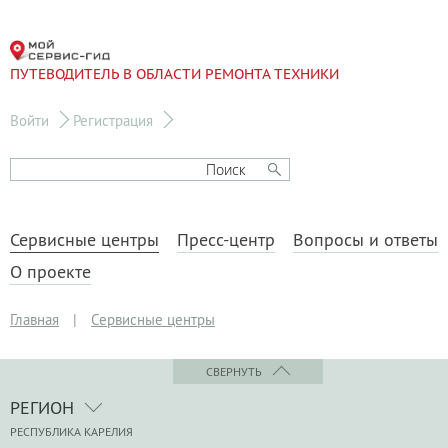
ПУТЕВОДИТЕЛЬ В ОБЛАСТИ РЕМОНТА ТЕХНИКИ
Войти
Регистрация
Сервисные центры
Пресс-центр
Вопросы и ответы
О проекте
Главная
|
Сервисные центры
СВЕРНУТЬ
РЕГИОН
РЕСПУБЛИКА КАРЕЛИЯ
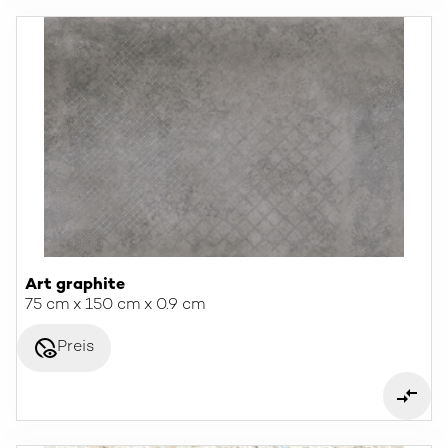
Art graphite
75 cm x 150 cm x 0.9 cm
disabled_visible
Preis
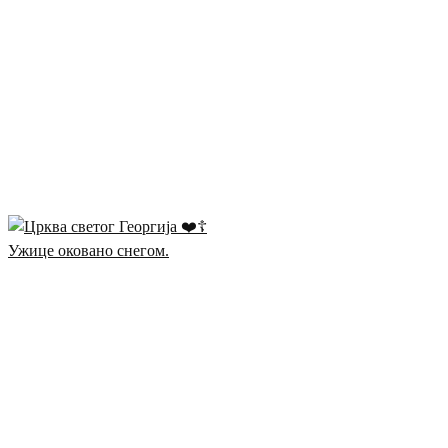
Ужице оковано снегом.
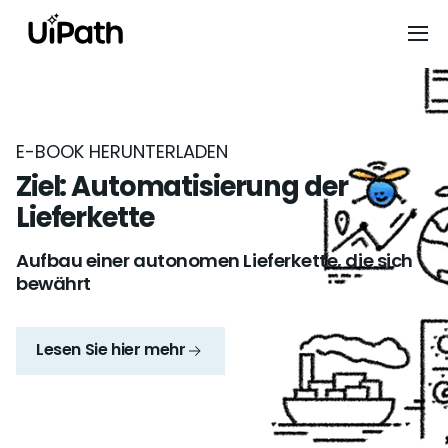
E-BOOK HERUNTERLADEN
Ziel: Automatisierung der
Lieferkette
Aufbau einer autonomen Lieferkette, die sich
bewährt
Lesen Sie hier mehr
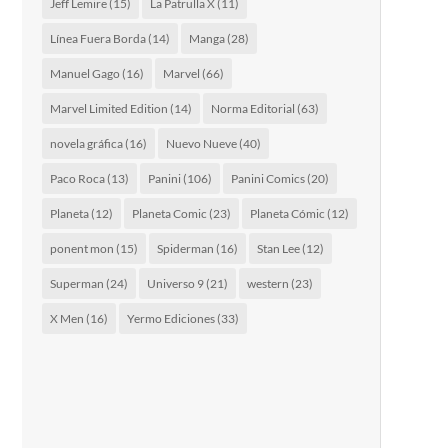
Jeff Lemire
(15)
La Patrulla X
(11)
Línea Fuera Borda
(14)
Manga
(28)
Manuel Gago
(16)
Marvel
(66)
Marvel Limited Edition
(14)
Norma Editorial
(63)
novela gráfica
(16)
Nuevo Nueve
(40)
Paco Roca
(13)
Panini
(106)
Panini Comics
(20)
Planeta
(12)
Planeta Comic
(23)
Planeta Cómic
(12)
ponent mon
(15)
Spiderman
(16)
Stan Lee
(12)
Superman
(24)
Universo 9
(21)
western
(23)
X Men
(16)
Yermo Ediciones
(33)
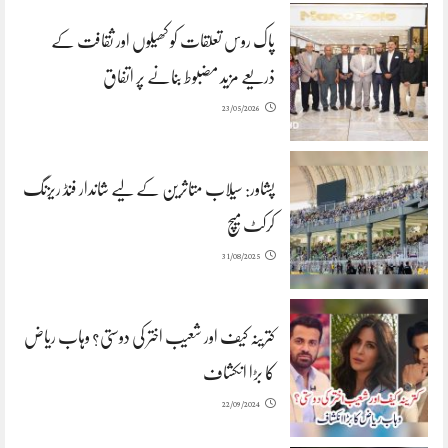
پاک روس تعلقات کو کھیلوں اور ثقافت کے
ذریعے مزید مضبوط بنانے پر اتفاق
23/05/2026
پشاور: سیلاب متاثرین کے لیے شاندار فنڈ ریزنگ
کرکٹ میچ
31/08/2025
کترینہ کیف اور شعیب اختر کی دوستی؟ وہاب ریاض
کا بڑا انکشاف
22/09/2024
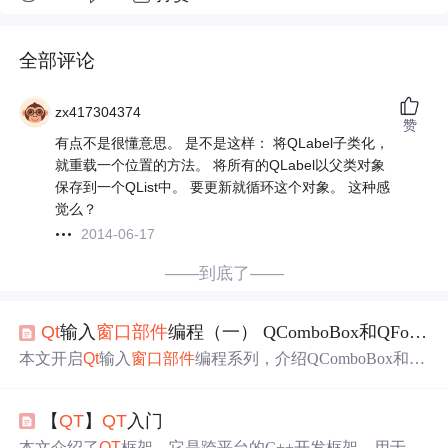
全部评论
zx417304374
赞
有点不是很懂意思。 是不是这样： 将QLabel子类化，
就重载一个位置的方法。 将所有的QLabel以父类对象
保存到一个QList中。 要更新就循环这个对象。 这种感
觉么？
2014-06-17
——到底了——
Qt
输入
窗口
部件
编程（一） QComboBox和QFontComboBox
本文开启
Qt
输入
窗口
部件
编程系列，介绍QComboBox和Q
FontComboBox编程。通过例程巩固
QT
信号与槽知识，对
比
qt
4与
qt
5信号与槽函数连接方式。调试在ubuntu（
qt
5）
【
QT
】
QT
入门
中
进行，可下载到arm设备（
qt
4）运行，还分析了不同系
统下控件问题及解决办法。
本文介绍了
QT
框架，它是跨平台的C++开发框架，用于开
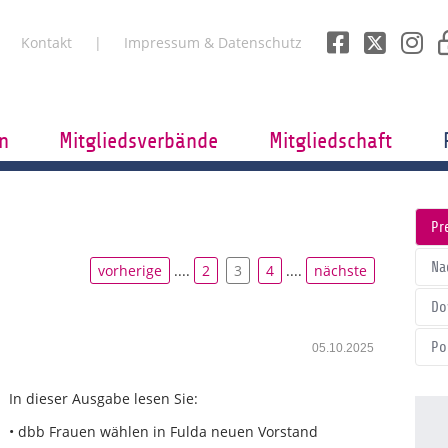
Kontakt
Impressum & Datenschutz
n
Mitgliedsverbände
Mitgliedschaft
Pr
Na
vorherige
....
2
3
4
....
nächste
Do
Po
05.10.2025
In dieser Ausgabe lesen Sie:
• dbb Frauen wählen in Fulda neuen Vorstand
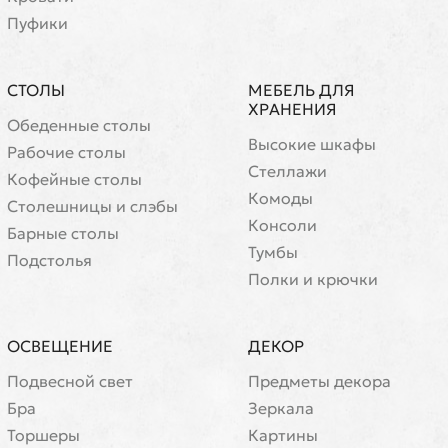
Пуфики
СТОЛЫ
МЕБЕЛЬ ДЛЯ
ХРАНЕНИЯ
Обеденные столы
Высокие шкафы
Рабочие столы
Стеллажи
Кофейные столы
Комоды
Cтолешницы и слэбы
Консоли
Барные столы
Тумбы
Подстолья
Полки и крючки
ОСВЕЩЕНИЕ
ДЕКОР
Подвесной свет
Предметы декора
Бра
Зеркала
Торшеры
Картины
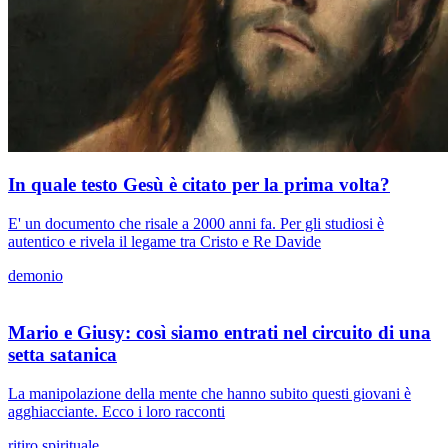
In quale testo Gesù è citato per la prima volta?
E' un documento che risale a 2000 anni fa. Per gli studiosi è
autentico e rivela il legame tra Cristo e Re Davide
demonio
Mario e Giusy: così siamo entrati nel circuito di una
setta satanica
La manipolazione della mente che hanno subito questi giovani è
agghiacciante. Ecco i loro racconti
ritiro spirituale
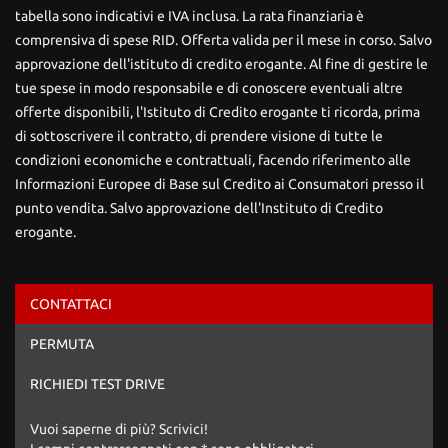
tabella sono indicativi e IVA inclusa. La rata finanziaria è
comprensiva di spese RID. Offerta valida per il mese in corso. Salvo
approvazione dell'istituto di credito erogante. Al fine di gestire le
tue spese in modo responsabile e di conoscere eventuali altre
offerte disponibili, l'Istituto di Credito erogante ti ricorda, prima
di sottoscrivere il contratto, di prendere visione di tutte le
condizioni economiche e contrattuali, facendo riferimento alle
Informazioni Europee di Base sul Credito ai Consumatori presso il
punto vendita. Salvo approvazione dell'Instituto di Credito
erogante.
CONTATTACI
Ho letto e accetto
l'informativa privacy
*
PERMUTA
Acconsento al trattamento dei miei dati per finalità di
marketing
RICHIEDI TEST DRIVE
Invia la tua richiesta
Vuoi saperne di più? Scrivici!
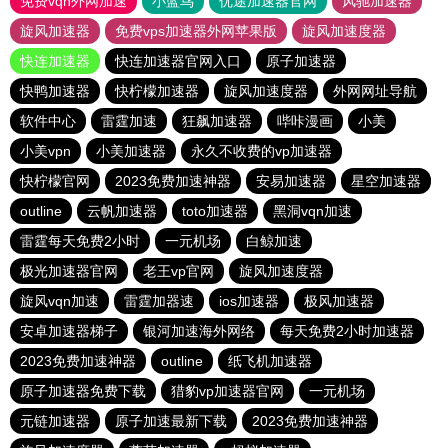
免费vqn外网加速
小蓝鸟
优途加速器官网
风驰加速器
旋风加速器
免费vps加速器外网苹果版
旋风加速度器
快连加速器
快连加速器官网入口
原子加速器
快鸭加速器
快柠檬加速器
旋风加速度器
外网网址导航
软件中心
雷霆加速
狂飙加速器
哔咔漫画
小美
小美vpn
小美加速器
永久不收费的vp加速器
快柠檬官网
2023免费加速神器
安易加速器
星空加速器
outline
云帆加速器
toto加速器
黑洞vqn加速
雷霆每天免费2小时
一元机场
白鲸加速
极光加速器官网
老王vp官网
旋风加速度器
旋风vqn加速
雷霆加器速
ios加速器
极风加速器
安卓加速器梯子
银河加速海外网络
每天免费2小时加速器
2023免费加速神器
outline
纸飞机加速器
原子加速器免费下载
猎豹vp加速器官网
一元机场
元链加速器
原子加速最新下载
2023免费加速神器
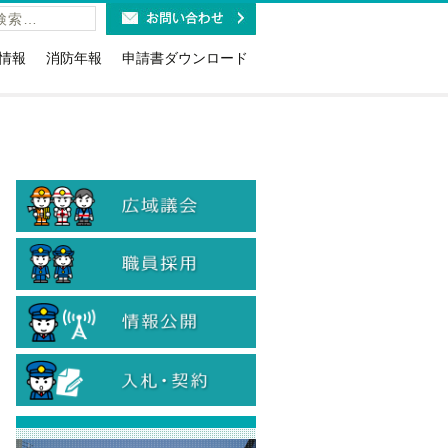
情報
消防年報
申請書ダウンロード
福祉施設の皆様へ
火災予防条例関係(露店・少危・道路
工事など)
利用時のお願い
講習・研修・要請関係
報ダイヤルのお知らせ
消防用設備等関係(点検・着工・設
紹介
取扱免状と消防設備士免状に
置・特例)
お知らせ
危険物関係（法・条例・石油コンビ
19緊急通報システム
ナート）
当
防火(防災)管理関係（選解任届・消防
計画・訓練・資格確認証交付等）
計情報
情報公開・個人情報関係
のリサイクル
入札に関する各種様式
火災警報器の設置・交換
入札参加資格関係
・旅館等に対する表示制度
煙火消費関係
ン等の適切な取扱について
患者等搬送事業者関係
象物の公表制度
国人のための救急車利用ガイ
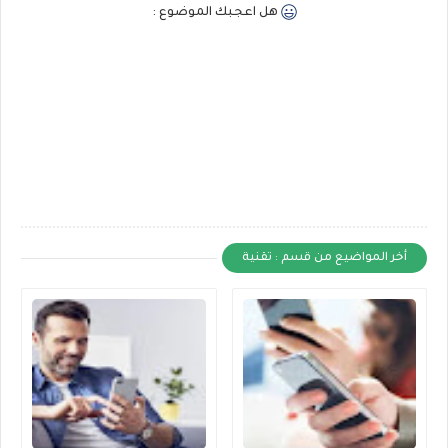
هل اعجبك الموضوع :
أخر المواضيع من قسم : تقنية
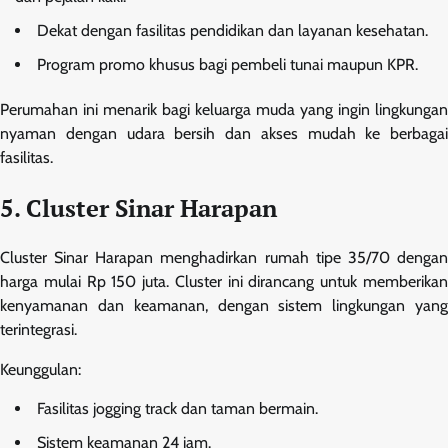
Dekat dengan fasilitas pendidikan dan layanan kesehatan.
Program promo khusus bagi pembeli tunai maupun KPR.
Perumahan ini menarik bagi keluarga muda yang ingin lingkungan
nyaman dengan udara bersih dan akses mudah ke berbagai
fasilitas.
5. Cluster Sinar Harapan
Cluster Sinar Harapan menghadirkan rumah tipe 35/70 dengan
harga mulai Rp 150 juta. Cluster ini dirancang untuk memberikan
kenyamanan dan keamanan, dengan sistem lingkungan yang
terintegrasi.
Keunggulan:
Fasilitas jogging track dan taman bermain.
Sistem keamanan 24 jam.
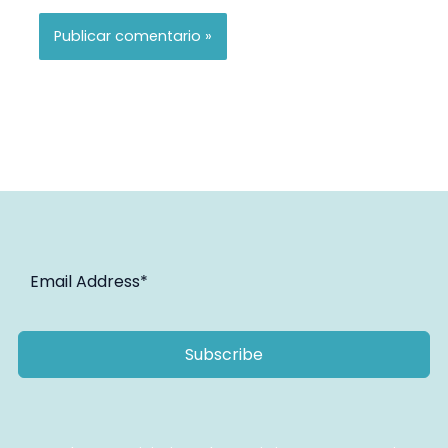
Subscribe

### TASK DETAILS
The data above, line by line: transcribe it exactly and drop the pictures.

### RESPONSE
ПУТЕВОДИТЕЛЬ В ОБЛАСТИ РЕМОНТА ТЕХНИКИ
Войти
Регистрация
Сервисные центры
Пресс-центр
Вопросы и ответы
О проекте
Главная
|
Сервисные центры
СВЕРНУТЬ
РЕГИОН
РЕСПУБЛИКА КАРЕЛИЯ
Art graphite
75 cm x 150 cm x 0.9 cm
disabled_visible
Preis
Ужице оковано снегом.
E-BOOK HERUNTERLADEN
Ziel: Automatisierung der
Lieferkette
Aufbau einer autonomen Lieferkette, die sich
bewährt
Lesen Sie hier mehr
Jeff Lemire
(15)
La Patrulla X
(11)
Línea Fuera Borda
(14)
Manga
(28)
Manuel Gago
(16)
Marvel
(66)
Marvel Limited Edition
(14)
Norma Editorial
(63)
novela gráfica
(16)
Nuevo Nueve
(40)
Paco Roca
(13)
Panini
(106)
Panini Comics
(20)
Planeta
(12)
Planeta Comic
(23)
Planeta Cómic
(12)
ponent mon
(15)
Spiderman
(16)
Stan Lee
(12)
Superman
(24)
Universo 9
(21)
western
(23)
X Men
(16)
Yermo Ediciones
(33)
پاک روس تعلقات کو کھیلوں اور ثقافت کے
ذریعے مزید مضبوط بنانے پر اتفاق
23/05/2026
پشاور: سیلاب متاثرین کے لیے شاندار فنڈ ریزنگ
کرکٹ میچ
31/08/2025
کترینہ کیف اور شعیب اختر کی دوستی؟ وہاب ریاض
کا بڑا انکشاف
22/09/2024
全部评论
zx417304374
赞
有点不是很懂意思。 是不是这样： 将QLabel子类化，
就重载一个位置的方法。 将所有的QLabel以父类对象
保存到一个QList中。 要更新就循环这个对象。 这种感
觉么？
2014-06-17
——到底了——
Qt
输入
窗口
部件
编程（一） QComboBox和QFontComboBox
本文开启
Qt
输入
窗口
部件
编程系列，介绍QComboBox和Q
FontComboBox编程。通过例程巩固
QT
信号与槽知识，对
比
qt
4与
qt
5信号与槽函数连接方式。调试在ubuntu（
qt
5）
【
QT
】
QT
入门
中
进行，可下载到arm设备（
qt
4）运行，还分析了不同系
统下控件问题及解决办法。
本文介绍了
QT
框架，它是跨平台的C++开发框架，用于开
Kontakt
Impressum & Datenschutz
n
Mitgliedsverbände
Mitgliedschaft
Pr
Na
vorherige
....
2
3
4
....
nächste
Do
Po
05.10.2025
In dieser Ausgabe lesen Sie:
• dbb Frauen wählen in Fulda neuen Vorstand
Пуфики
СТОЛЫ
МЕБЕЛЬ ДЛЯ
ХРАНЕНИЯ
Обеденные столы
Высокие шкафы
Рабочие столы
Стеллажи
Кофейные столы
Комоды
Cтолешницы и слэбы
Консоли
Барные столы
Тумбы
Подстолья
Полки и крючки
ОСВЕЩЕНИЕ
ДЕКОР
Подвесной свет
Предметы декора
Бра
Зеркала
Торшеры
Картины
In quale testo Gesù è citato per la prima volta?
E' un documento che risale a 2000 anni fa. Per gli studiosi è
autentico e rivela il legame tra Cristo e Re Davide
demonio
Mario e Giusy: così siamo entrati nel circuito di una
setta satanica
La manipolazione della mente che hanno subito questi giovani è
agghiacciante. Ecco i loro racconti
ritiro spirituale
tabella sono indicativi e IVA inclusa. La rata finanziaria è
comprensiva di spese RID. Offerta valida per il mese in corso. Salvo
approvazione dell'istituto di credito erogante. Al fine di gestire le
tue spese in modo responsabile e di conoscere eventuali altre
offerte disponibili, l'Istituto di Credito erogante ti ricorda, prima
di sottoscrivere il contratto, di prendere visione di tutte le
condizioni economiche e contrattuali, facendo riferimento alle
Informazioni Europee di Base sul Credito ai Consumatori presso il
punto vendita. Salvo approvazione dell'Instituto di Credito
erogante.
CONTATTACI
Ho letto e accetto
l'informativa privacy
*
PERMUTA
Acconsento al trattamento dei miei dati per finalità di
marketing
RICHIEDI TEST DRIVE
Invia la tua richiesta
Vuoi saperne di più? Scrivici!
免费vqn外网加速
小蓝鸟
优途加速器官网
风驰加速器
旋风加速器
免费vps加速器外网苹果版
旋风加速度器
快连加速器
快连加速器官网入口
原子加速器
快鸭加速器
快柠檬加速器
旋风加速度器
外网网址导航
软件中心
雷霆加速
狂飙加速器
哔咔漫画
小美
小美vpn
小美加速器
永久不收费的vp加速器
快柠檬官网
2023免费加速神器
安易加速器
星空加速器
outline
云帆加速器
toto加速器
黑洞vqn加速
雷霆每天免费2小时
一元机场
白鲸加速
极光加速器官网
老王vp官网
旋风加速度器
旋风vqn加速
雷霆加器速
ios加速器
极风加速器
安卓加速器梯子
银河加速海外网络
每天免费2小时加速器
2023免费加速神器
outline
纸飞机加速器
原子加速器免费下载
猎豹vp加速器官网
一元机场
元链加速器
原子加速最新下载
2023免费加速神器
情報
消防年報
申請書ダウンロード
福祉施設の皆様へ
火災予防条例関係(露店・少危・道路
工事など)
利用時のお願い
講習・研修・要請関係
報ダイヤルのお知らせ
消防用設備等関係(点検・着工・設
紹介
取扱免状と消防設備士免状に
置・特例)
お知らせ
危険物関係（法・条例・石油コンビ
19緊急通報システム
ナート）
当
防火(防災)管理関係（選解任届・消防
計画・訓練・資格確認証交付等）
計情報
情報公開・個人情報関係
のリサイクル
入札に関する各種様式
火災警報器の設置・交換
入札参加資格関係
・旅館等に対する表示制度
煙火消費関係
ン等の適切な取扱について
患者等搬送事業者関係
象物の公表制度
国人のための救急車利用ガイ
هل اعجبك الموضوع :
أخر المواضيع من قسم : تقنية
Dekat dengan fasilitas pendidikan dan layanan kesehatan.
Program promo khusus bagi pembeli tunai maupun KPR.
Perumahan ini menarik bagi keluarga muda yang ingin lingkungan
nyaman dengan udara bersih dan akses mudah ke berbagai
fasilitas.
5. Cluster Sinar Harapan
Cluster Sinar Harapan menghadirkan rumah tipe 35/70 dengan
harga mulai Rp 150 juta. Cluster ini dirancang untuk memberikan
kenyamanan dan keamanan, dengan sistem lingkungan yang
terintegrasi.
Keunggulan:
Fasilitas jogging track dan taman bermain.
Sistem keamanan 24 jam.
Subscribe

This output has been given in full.